_TASK DETAILS_. From the line with "حساب بلد اسمه الجمهورية اليمنية؟" through the final line of the entries below, write out each line exactly and nothing else.

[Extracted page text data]
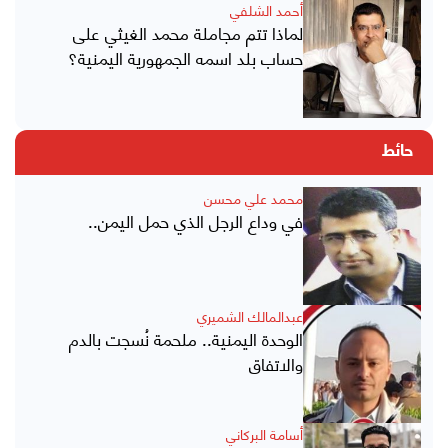
أحمد الشلفي
لماذا تتم مجاملة محمد الغيثي على
حساب بلد اسمه الجمهورية اليمنية؟
حائط
محمد علي محسن
في وداع الرجل الذي حمل اليمن..
عبدالمالك الشميري
الوحدة اليمنية.. ملحمة نُسجت بالدم
والاتفاق
أسامة البركاني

_ANSWER TO THE EXERCISE_.
حساب بلد اسمه الجمهورية اليمنية؟
حائط
محمد علي محسن
في وداع الرجل الذي حمل اليمن..
عبدالمالك الشميري
الوحدة اليمنية.. ملحمة نُسجت بالدم
والاتفاق
أسامة البركاني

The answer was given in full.